The National Digital Inclusion Alliance has documented local governments’ accessibility initiatives in response to COVID-19. They include the launch of Chicago Connected to provide free high-speed internet to about 100,000 Chicago Public Schools students and plans in San Antonio to build LTE wireless broadband connections using fiber-optic cable networks to connect 20,000 students’ homes to schools’ wireless networks.
“Before COVID hit, there was a discussion about what we call the homework gap, which is students without access at home, how they’re falling behind in classes, but since then, that’s become forefront,” Whitacre said. “Everyone knows about that now, so that was kind of a marginal discussion before. Now, everyone realizes it.”

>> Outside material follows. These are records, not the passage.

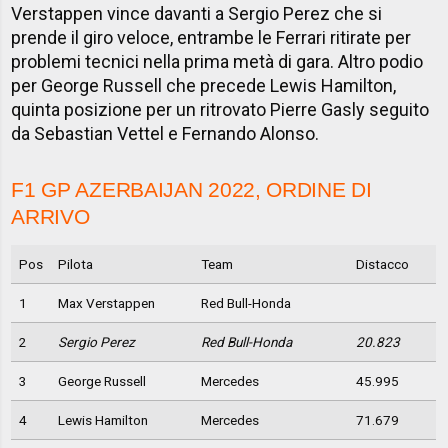
Verstappen vince davanti a Sergio Perez che si
prende il giro veloce, entrambe le Ferrari ritirate per
problemi tecnici nella prima metà di gara. Altro podio
per George Russell che precede Lewis Hamilton,
quinta posizione per un ritrovato Pierre Gasly seguito
da Sebastian Vettel e Fernando Alonso.
F1 GP AZERBAIJAN 2022, ORDINE DI
ARRIVO
Pos
Pilota
Team
Distacco
1
Max Verstappen
Red Bull-Honda
2
Sergio Perez
Red Bull-Honda
20.823
3
George Russell
Mercedes
45.995
4
Lewis Hamilton
Mercedes
71.679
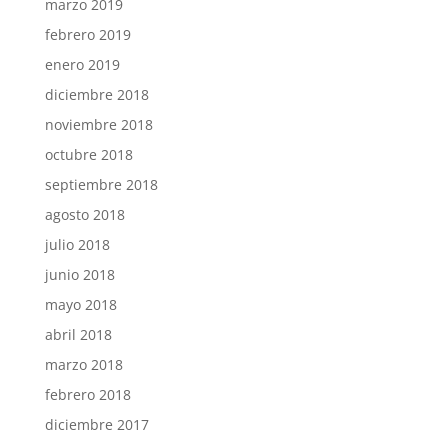
marzo 2019
febrero 2019
enero 2019
diciembre 2018
noviembre 2018
octubre 2018
septiembre 2018
agosto 2018
julio 2018
junio 2018
mayo 2018
abril 2018
marzo 2018
febrero 2018
diciembre 2017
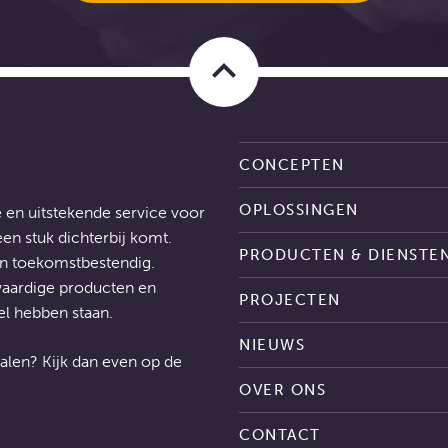
keyboard_arrow_up
CONCEPTEN
OPLOSSINGEN
 en uitstekende service voor
n stuk dichterbij komt.
PRODUCTEN & DIENSTE
en toekomstbestendig.
aardige producten en
PROJECTEN
el hebben staan.
NIEUWS
alen? Kijk dan even op de
OVER ONS
CONTACT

Reports of city-dwellers heading to more suburban and rural areas will also drive connectivity initiatives, he said. “If we do see this population redistribution, those people are going to be clamoring for broadband, and that can only help make the case that providers need to act,” Whitacre said. “I would suspect that people who did flee big cities and go to a rural area looked at whether broadband was available before they moved there. I don’t know that people that are used to that connectivity are going to go somewhere where that’s not available.”
Stephanie Kanowitz is a freelance writer based in northern Virginia.